Single by Kendji Girac

from the album Kendji
- Language: French
- English title: Andalusian Girl
- Released: 18 August 2014
- Recorded: 2014
- Genre: Dance; dance-pop;
- Length: 2:49
- Label: Mercury Records
- Songwriters: Rachid Mir; Christian Dessart; Nazim Khaled;
- Producer: The Bionix

Kendji Girac singles chronology
| "Color Gitano" (2014) | "Andalouse" (2014) | "One Last Time (Attends-moi)" (2015) |

Music video
- "Andalouse" on YouTube

= Andalouse (song) =

"Andalouse" (French for "Andalusian girl") is a song recorded by French singer Kendji Girac. It was written by Rachid Mir, Christian Dessart and Nazim Khaled, being produced by The Bionix. The song was released by Mercury Records on 18 August 2014 as the lead single from Girac's debut eponymous album, Kendji.
"Andalouse" is a dance-pop song with influences of Latin and Indian music, with the singer also having a conversation in Spanish.

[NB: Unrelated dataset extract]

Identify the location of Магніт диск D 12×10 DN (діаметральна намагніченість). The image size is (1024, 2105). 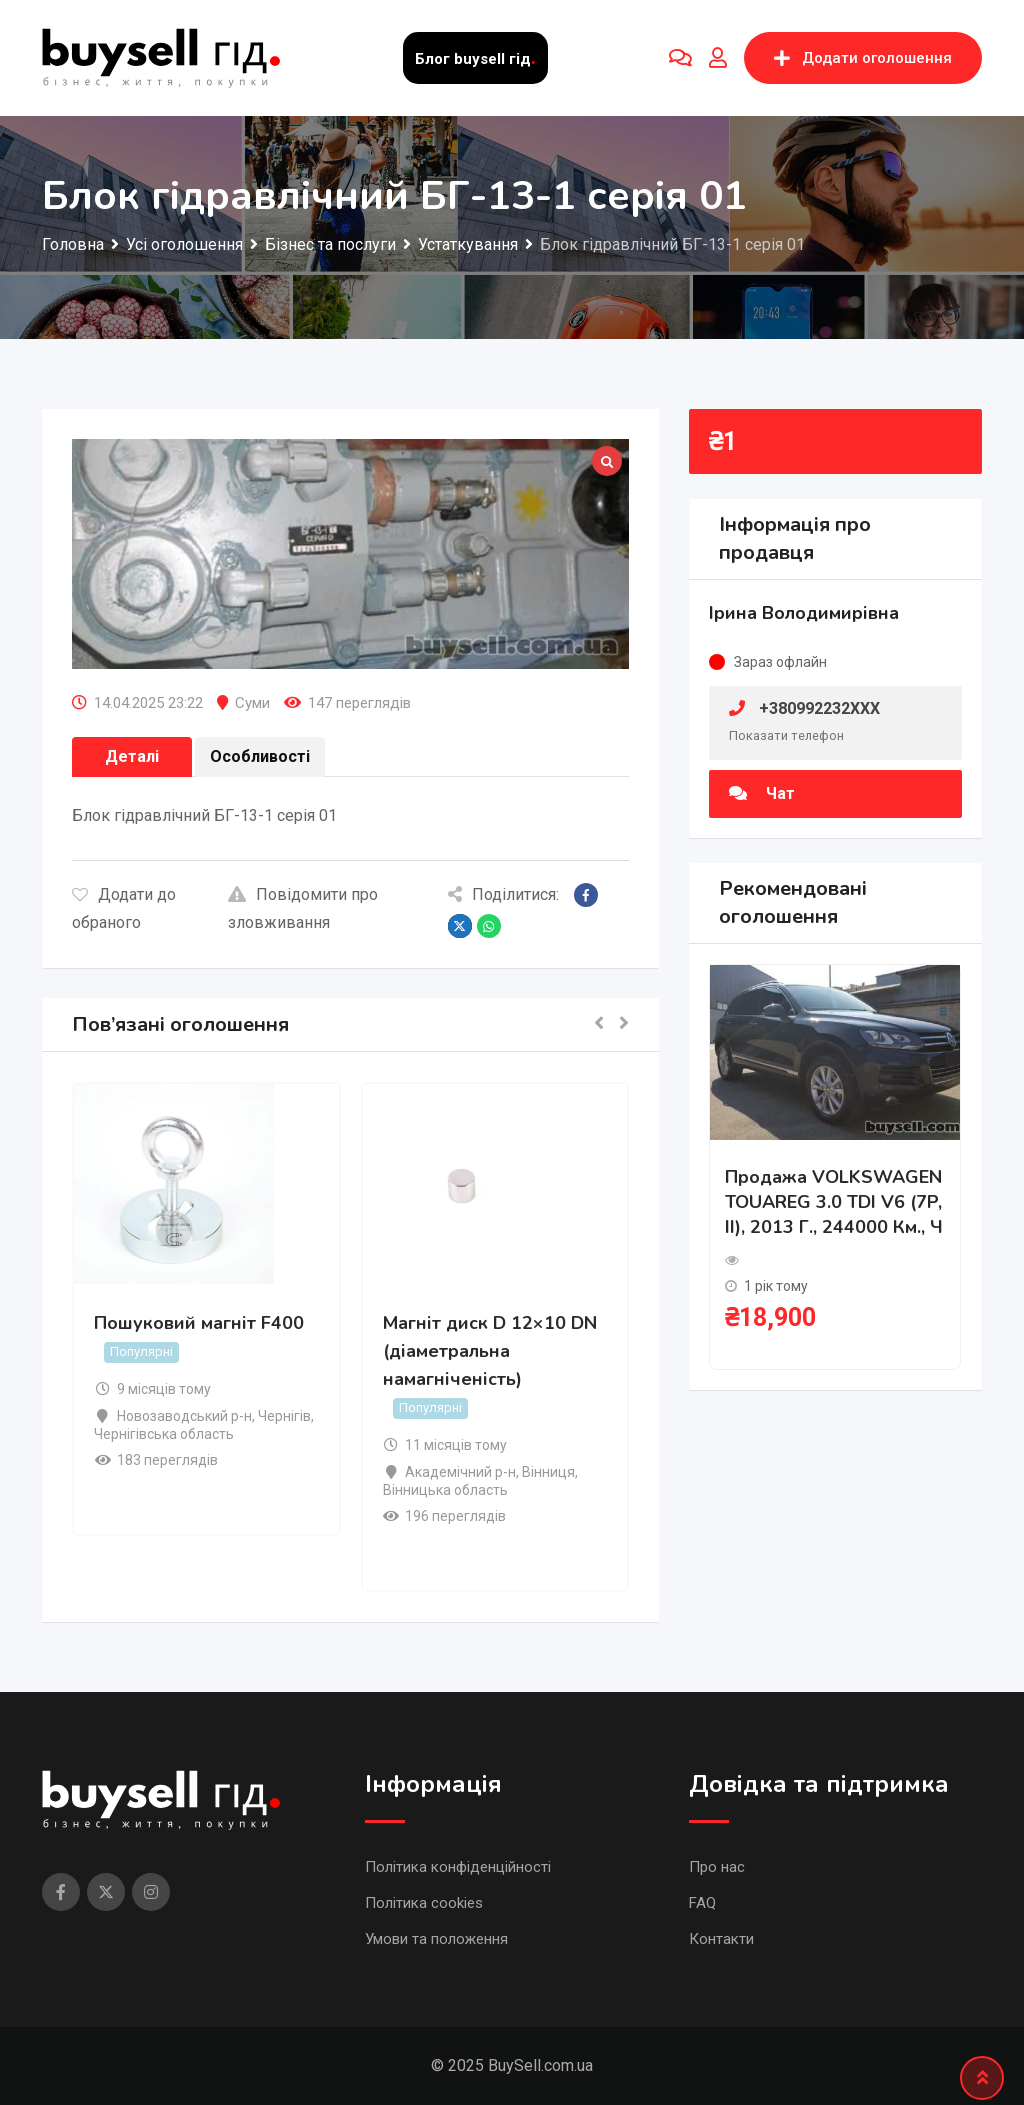 (490, 1352).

The single was met with a strong commercial success in France and Belgium back in late 2014 peaking at number three, becoming Girac's the highest-charting single to date, and it has been certified gold by selling 75 copies in former country. "Andalouse" made its also impact in Poland since February 2015, peaking at the top 10 of Polish Airplay Top 100 and reaching the top of radio charts. The single's official music video premiered on Vevo on 25 September 2014. Later, it surpassed 100 million views and is the singer's most watched music video as of January 2021, with 347 million views.

==Charts==

===Weekly charts===

| Chart (2014–15) | Peak position |
|---|---|
| Belgium (Ultratip Bubbling Under Flanders) | 14 |
| Belgium (Ultratop 50 Wallonia) | 3 |
| France (SNEP) | 3 |
| Greece (Billboard) | 3 |
| Poland Airplay (ZPAV) | 10 |
| Poland (Polish Airplay New) | 3 |
| Switzerland (Schweizer Hitparade) | 56 |

===Year-end charts===

| Chart (2015) | Position |
|---|---|
| Belgium (Ultratop Wallonia) | 12 |
| Poland (ZPAV) | 32 |

==Certifications==

| Region | Certification | Certified units/sales |
| Belgium (BRMA) | Gold | 10,000^{‡} |
| France (SNEP) | Gold | 75,000^{*} |
^{*} Sales figures based on certification alone. ^{‡} Sales+streaming figures based on certification alone.